╭─ Extracted records

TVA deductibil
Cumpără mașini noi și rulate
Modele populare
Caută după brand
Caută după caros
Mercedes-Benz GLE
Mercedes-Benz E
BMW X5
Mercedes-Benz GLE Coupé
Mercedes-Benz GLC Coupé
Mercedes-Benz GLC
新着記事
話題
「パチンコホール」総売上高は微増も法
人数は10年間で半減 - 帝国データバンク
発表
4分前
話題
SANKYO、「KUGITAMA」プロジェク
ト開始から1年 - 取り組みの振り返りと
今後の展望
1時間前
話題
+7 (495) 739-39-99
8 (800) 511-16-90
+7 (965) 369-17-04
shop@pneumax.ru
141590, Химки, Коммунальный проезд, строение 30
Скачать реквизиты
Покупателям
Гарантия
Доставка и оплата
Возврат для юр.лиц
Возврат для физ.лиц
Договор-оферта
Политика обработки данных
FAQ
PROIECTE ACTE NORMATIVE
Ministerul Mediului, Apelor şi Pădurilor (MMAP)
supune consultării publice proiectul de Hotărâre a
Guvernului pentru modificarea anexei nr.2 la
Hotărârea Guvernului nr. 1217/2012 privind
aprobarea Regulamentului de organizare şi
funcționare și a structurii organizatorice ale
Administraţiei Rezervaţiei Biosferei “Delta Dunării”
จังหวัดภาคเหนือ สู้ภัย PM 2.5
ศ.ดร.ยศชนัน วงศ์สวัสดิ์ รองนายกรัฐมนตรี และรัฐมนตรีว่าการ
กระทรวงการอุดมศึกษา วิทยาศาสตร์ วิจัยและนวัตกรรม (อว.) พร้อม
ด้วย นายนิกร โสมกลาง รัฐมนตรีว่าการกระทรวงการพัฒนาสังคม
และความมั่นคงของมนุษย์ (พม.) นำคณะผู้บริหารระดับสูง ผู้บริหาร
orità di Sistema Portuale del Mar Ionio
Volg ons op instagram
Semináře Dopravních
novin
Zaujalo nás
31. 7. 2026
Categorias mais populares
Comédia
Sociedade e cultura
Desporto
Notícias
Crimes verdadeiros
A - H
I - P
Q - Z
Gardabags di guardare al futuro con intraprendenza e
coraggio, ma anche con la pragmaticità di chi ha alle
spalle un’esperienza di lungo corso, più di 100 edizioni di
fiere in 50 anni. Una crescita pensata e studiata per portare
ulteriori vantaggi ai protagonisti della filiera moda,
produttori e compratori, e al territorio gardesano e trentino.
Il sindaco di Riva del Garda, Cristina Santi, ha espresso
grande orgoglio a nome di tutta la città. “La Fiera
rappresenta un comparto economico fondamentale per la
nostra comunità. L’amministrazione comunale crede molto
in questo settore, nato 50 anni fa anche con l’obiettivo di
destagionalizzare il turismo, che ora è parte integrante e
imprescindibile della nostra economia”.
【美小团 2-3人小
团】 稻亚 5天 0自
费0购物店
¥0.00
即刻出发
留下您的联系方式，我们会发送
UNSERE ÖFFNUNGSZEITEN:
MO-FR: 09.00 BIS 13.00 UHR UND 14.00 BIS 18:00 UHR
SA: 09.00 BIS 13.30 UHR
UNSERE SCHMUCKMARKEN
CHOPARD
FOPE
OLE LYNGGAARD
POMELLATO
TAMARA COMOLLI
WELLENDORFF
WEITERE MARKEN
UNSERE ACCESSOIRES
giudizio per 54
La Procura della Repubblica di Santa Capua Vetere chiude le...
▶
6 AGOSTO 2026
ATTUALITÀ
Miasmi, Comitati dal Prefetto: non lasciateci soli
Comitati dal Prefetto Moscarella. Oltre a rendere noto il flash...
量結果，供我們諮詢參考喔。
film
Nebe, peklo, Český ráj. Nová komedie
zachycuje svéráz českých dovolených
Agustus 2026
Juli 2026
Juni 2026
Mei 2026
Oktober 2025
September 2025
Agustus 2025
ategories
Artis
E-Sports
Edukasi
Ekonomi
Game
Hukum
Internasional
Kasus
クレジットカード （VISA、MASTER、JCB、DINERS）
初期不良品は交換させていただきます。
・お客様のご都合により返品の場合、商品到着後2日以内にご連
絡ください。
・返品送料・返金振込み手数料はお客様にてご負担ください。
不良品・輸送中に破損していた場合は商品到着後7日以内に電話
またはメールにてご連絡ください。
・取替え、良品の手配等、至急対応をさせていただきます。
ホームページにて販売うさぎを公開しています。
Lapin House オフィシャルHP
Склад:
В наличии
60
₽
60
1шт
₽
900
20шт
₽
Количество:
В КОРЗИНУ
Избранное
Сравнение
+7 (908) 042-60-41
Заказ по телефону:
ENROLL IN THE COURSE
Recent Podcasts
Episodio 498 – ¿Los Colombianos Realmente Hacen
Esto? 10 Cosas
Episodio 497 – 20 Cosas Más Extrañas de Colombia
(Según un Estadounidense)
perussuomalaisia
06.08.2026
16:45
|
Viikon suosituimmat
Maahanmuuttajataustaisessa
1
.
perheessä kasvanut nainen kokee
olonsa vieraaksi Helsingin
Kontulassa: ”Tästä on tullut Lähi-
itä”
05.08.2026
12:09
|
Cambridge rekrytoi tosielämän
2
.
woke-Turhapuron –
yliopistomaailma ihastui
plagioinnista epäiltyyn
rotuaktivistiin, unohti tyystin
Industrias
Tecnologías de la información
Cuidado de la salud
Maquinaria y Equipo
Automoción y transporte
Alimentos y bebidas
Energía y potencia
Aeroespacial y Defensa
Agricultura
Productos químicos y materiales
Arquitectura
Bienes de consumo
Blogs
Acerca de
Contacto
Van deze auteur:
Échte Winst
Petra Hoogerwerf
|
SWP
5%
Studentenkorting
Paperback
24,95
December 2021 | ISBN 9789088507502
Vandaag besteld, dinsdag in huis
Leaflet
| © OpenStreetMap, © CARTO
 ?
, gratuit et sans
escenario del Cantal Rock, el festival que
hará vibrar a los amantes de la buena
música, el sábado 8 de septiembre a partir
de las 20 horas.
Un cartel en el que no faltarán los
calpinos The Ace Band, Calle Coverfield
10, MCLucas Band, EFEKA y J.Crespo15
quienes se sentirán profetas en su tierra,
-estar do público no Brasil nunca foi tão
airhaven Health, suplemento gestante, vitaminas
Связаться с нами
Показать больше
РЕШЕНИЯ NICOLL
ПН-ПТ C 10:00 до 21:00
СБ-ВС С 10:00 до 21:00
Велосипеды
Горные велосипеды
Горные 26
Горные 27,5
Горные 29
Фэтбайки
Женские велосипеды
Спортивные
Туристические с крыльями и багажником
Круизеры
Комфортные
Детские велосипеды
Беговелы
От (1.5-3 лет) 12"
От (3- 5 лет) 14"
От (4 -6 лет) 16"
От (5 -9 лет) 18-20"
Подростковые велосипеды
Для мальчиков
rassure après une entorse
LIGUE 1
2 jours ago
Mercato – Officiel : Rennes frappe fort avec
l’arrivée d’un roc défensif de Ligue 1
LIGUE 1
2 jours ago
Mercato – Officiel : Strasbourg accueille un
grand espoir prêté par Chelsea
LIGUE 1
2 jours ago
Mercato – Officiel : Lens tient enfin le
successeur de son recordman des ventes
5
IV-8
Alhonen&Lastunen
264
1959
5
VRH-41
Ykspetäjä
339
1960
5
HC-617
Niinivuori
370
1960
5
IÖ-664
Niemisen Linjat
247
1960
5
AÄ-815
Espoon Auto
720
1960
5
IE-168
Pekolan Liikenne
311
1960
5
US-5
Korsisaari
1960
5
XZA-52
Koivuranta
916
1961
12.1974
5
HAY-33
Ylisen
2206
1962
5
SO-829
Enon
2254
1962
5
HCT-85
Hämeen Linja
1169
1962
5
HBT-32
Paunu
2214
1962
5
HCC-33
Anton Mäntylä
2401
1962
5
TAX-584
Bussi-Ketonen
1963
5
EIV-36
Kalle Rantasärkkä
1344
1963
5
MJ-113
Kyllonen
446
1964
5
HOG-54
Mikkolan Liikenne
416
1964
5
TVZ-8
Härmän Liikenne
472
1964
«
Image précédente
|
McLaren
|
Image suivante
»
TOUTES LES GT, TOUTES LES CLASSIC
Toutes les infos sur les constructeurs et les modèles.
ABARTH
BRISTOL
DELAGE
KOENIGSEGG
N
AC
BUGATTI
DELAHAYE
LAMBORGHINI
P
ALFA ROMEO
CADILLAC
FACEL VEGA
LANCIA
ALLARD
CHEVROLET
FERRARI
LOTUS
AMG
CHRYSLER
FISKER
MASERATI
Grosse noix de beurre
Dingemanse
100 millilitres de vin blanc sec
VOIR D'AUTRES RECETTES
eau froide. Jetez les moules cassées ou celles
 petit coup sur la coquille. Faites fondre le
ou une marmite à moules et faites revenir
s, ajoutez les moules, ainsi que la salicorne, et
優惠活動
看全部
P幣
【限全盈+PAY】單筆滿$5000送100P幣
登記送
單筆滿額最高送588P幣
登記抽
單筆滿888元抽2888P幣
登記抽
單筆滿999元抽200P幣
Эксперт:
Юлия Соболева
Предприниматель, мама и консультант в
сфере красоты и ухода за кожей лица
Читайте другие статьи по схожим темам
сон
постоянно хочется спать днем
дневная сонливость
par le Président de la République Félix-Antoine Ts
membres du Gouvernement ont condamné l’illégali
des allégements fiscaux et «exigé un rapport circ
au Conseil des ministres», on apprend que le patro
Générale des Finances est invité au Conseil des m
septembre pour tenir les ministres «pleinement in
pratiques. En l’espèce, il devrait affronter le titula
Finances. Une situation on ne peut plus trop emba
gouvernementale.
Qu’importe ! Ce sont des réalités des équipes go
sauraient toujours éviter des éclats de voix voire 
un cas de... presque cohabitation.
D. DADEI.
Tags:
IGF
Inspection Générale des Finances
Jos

╰─

**The problem**
Where does the string "Benz" appear in the records? Copy every line that holds it.

**Task output**
Mercedes-Benz GLE
Mercedes-Benz E
Mercedes-Benz GLE Coupé
Mercedes-Benz GLC Coupé
Mercedes-Benz GLC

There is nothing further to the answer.